Matlock makes no excuses for his work. He says he's merely listening to women, who for years have been dismayed when their doctors tell them to accept that loose vaginal muscles are just part of getting older or having children. Other women come in, he says, because they decide on their own that they want more aesthetically-pleasing vaginas, and often ask him to make theirs look like the models in Playboy magazine.
Many experts have frowned upon surgical methods like Matlock's, particularly because there are no recognized scientific or academic studies on the benefits or risks of the procedures.

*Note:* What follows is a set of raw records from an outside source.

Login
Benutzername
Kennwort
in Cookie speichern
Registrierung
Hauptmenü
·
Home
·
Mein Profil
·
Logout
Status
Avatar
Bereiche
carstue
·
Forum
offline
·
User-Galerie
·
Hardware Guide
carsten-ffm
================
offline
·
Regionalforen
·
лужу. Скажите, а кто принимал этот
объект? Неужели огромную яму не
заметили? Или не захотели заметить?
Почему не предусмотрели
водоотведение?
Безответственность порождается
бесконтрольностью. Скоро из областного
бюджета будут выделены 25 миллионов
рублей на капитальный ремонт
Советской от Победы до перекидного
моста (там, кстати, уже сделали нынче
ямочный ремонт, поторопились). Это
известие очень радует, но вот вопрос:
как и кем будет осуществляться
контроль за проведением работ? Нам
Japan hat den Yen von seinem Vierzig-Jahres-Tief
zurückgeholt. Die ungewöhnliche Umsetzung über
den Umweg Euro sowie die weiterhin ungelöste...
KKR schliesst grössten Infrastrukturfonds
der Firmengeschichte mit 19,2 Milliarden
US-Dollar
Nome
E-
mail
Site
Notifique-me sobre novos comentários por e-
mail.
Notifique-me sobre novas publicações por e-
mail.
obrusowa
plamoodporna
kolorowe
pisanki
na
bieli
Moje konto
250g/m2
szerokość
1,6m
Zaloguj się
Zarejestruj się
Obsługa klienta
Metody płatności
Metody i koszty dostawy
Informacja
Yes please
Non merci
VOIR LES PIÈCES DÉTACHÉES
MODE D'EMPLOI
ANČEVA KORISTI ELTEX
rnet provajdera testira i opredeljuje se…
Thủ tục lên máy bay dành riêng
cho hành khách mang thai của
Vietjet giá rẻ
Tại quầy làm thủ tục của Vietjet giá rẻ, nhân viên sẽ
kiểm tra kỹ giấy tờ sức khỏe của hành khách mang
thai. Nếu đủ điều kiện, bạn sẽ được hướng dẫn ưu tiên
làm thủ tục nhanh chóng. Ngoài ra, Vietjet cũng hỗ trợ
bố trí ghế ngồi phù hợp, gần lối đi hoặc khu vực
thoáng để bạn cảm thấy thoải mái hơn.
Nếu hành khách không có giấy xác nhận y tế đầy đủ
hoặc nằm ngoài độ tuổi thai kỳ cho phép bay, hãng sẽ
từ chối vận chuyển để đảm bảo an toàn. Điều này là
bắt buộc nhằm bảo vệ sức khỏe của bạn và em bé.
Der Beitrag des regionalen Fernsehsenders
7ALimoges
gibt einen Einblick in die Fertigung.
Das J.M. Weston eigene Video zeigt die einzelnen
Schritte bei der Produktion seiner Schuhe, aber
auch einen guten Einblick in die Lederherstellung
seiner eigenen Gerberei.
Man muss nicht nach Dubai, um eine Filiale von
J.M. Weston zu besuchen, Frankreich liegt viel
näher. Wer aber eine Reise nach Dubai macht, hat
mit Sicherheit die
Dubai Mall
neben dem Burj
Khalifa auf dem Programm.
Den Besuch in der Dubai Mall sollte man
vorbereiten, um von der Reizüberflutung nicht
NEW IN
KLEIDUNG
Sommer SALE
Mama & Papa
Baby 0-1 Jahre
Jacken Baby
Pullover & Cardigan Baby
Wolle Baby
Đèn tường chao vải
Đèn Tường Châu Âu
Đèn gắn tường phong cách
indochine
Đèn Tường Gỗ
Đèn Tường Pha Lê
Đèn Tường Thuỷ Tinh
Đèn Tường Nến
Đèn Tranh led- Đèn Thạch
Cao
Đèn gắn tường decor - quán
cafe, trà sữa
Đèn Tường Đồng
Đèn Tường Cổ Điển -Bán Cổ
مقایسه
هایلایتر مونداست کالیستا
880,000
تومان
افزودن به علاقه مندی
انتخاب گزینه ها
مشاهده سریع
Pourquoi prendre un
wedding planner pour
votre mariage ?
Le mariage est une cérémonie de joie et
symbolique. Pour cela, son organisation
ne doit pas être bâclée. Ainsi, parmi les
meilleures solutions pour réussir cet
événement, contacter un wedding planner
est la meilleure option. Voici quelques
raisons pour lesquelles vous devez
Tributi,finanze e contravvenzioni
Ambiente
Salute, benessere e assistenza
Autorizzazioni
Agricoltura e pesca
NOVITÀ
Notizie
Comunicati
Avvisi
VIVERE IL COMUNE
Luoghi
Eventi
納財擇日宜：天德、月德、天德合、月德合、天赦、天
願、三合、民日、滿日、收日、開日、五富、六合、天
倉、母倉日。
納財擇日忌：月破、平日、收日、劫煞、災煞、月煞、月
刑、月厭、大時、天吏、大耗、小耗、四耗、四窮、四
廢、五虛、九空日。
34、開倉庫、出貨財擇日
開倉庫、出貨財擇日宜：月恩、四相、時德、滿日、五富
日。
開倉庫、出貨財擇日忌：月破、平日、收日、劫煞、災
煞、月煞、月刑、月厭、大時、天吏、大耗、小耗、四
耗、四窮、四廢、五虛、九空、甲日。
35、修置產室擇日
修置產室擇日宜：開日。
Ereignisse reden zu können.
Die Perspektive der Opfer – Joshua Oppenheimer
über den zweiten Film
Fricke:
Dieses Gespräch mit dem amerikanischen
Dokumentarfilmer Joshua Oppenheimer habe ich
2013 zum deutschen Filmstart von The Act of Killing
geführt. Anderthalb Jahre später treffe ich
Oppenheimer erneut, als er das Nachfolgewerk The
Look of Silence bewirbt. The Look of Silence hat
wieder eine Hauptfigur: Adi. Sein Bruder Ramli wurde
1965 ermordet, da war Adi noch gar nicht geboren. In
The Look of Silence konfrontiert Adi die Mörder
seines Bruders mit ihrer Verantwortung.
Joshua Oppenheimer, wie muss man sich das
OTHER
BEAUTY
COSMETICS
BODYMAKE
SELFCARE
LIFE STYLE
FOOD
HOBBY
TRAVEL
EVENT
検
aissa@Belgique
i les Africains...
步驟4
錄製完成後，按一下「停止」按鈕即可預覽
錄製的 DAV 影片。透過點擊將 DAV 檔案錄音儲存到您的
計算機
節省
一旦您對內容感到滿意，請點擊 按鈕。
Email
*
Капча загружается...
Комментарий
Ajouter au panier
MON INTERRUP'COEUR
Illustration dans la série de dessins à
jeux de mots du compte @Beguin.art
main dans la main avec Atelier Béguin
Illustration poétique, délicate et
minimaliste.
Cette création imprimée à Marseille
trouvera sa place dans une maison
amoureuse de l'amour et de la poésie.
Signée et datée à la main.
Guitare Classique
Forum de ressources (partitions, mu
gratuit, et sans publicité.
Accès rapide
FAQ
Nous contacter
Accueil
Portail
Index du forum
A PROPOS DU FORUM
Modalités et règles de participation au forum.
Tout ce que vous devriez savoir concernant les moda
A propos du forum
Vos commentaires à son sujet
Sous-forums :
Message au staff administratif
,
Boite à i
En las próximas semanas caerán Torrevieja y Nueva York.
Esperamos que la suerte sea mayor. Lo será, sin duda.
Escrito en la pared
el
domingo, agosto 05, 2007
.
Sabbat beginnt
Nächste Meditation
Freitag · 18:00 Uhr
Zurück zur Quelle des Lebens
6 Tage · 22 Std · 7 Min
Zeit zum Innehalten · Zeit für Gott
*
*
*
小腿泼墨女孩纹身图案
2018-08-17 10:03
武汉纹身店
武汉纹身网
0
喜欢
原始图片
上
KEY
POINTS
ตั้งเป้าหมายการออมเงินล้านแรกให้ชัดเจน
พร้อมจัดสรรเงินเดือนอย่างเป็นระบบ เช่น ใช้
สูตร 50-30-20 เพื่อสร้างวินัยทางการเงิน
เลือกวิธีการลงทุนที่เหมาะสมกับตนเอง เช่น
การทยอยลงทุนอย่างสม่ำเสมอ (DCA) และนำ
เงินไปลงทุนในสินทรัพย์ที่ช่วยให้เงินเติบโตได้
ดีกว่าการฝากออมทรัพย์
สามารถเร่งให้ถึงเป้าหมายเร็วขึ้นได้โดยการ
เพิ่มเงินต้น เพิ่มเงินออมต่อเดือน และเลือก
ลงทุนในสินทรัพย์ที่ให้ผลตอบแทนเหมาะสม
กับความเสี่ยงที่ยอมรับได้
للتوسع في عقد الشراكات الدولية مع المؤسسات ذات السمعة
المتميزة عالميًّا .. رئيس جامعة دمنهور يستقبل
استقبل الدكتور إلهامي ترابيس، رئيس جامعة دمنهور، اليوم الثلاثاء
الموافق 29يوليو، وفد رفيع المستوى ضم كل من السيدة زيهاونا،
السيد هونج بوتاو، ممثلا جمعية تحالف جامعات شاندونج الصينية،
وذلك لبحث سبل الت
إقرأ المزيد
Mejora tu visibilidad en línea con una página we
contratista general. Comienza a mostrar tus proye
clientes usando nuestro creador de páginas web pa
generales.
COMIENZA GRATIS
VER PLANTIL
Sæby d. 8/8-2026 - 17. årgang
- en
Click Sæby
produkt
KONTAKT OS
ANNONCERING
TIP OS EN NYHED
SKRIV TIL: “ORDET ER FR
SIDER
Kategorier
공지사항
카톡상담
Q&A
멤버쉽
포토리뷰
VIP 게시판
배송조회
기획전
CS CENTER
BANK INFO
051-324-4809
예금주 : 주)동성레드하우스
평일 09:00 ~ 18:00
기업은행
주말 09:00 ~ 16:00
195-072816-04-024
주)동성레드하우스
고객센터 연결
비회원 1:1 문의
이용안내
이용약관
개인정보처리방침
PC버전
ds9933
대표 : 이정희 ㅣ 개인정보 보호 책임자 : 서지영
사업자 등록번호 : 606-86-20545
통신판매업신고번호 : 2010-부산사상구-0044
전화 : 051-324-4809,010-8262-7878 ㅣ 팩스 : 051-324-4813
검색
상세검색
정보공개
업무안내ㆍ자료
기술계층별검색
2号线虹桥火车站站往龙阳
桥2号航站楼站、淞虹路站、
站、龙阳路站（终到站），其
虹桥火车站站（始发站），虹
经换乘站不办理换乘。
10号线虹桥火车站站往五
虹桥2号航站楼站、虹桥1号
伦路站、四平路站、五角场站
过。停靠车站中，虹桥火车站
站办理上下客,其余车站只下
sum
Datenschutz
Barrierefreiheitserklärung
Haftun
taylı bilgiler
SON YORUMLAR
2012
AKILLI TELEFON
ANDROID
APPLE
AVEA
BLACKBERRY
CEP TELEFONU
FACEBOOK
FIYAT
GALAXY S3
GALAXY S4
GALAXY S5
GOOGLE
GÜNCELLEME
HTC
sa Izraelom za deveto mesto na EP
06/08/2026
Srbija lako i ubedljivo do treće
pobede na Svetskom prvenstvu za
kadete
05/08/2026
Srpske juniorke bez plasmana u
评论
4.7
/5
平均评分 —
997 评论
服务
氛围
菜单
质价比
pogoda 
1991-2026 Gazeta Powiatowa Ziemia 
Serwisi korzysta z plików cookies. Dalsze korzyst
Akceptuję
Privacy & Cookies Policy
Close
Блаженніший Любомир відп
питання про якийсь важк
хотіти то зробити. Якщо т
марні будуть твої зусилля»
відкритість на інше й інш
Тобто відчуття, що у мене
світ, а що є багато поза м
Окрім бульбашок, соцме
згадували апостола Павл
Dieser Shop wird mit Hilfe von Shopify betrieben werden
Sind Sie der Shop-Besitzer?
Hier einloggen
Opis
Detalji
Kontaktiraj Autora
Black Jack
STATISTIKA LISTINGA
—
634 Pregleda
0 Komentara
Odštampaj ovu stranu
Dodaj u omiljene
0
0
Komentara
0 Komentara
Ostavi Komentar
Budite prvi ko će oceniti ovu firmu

"Surgery should be the last resort," says Alan Wabrek, MD, PhD, professor of obstetrics and gynecology at Syracuse University in New York, who also ran a sexual counseling program at Hartford Hospital in Connecticut for 20 years. "If one person or the other is unhappy with a sexual relationship, it's frankly rare that something surgical is going to solve that."
All types of surgery has its risks, he adds, and any claims otherwise are untrue. Inevitable scarring, for instance, can leave the treated area -- especially the genitals -- very tender and painful.
Wabrek recommends discussing the sexual dilemma first with your partner, noting that perhaps she may have thought he was disappointed with her performance in bed when he really wasn't.
If that doesn't work, he suggests Kegel exercises, which are scientifically proven to help women increase muscle tone, and to become more aware of the sensations coming from her vagina.
Cindy Pearson, executive director of the National Women's Health Network, agrees with Wabrek, calling marketing claims for better, more sexually sensitive vaginas "a bunch of baloney."
Although Pearson is all for bestowing more attention on women's sexual needs and desires, she says she would prefer to see less invasive and less dangerous methods. She likens some vaginal surgery to the archaic practices of removing ladies' lower ribs to reduce waistline sizes, and having women wear rings around their necks to make them look longer. She says society has always had an official-sounding explanation for the reshaping of women's bodies.
Pearson, however, is not totally opposed to vaginal enhancement procedures, saying that it may work for some women who have a medical condition that could be relieved through surgery.
Yet she says "We [at the National Women's Health Network] always warn people--when they're thinking of trying something where the benefit is not well-proven--that no side effect or complication is worth it."
The American College of Obstetrics and Gynecology has no official position on the subject. Neither do the American Medical Women's Association and the American Association of Sex Educators, Counselors, and Therapists.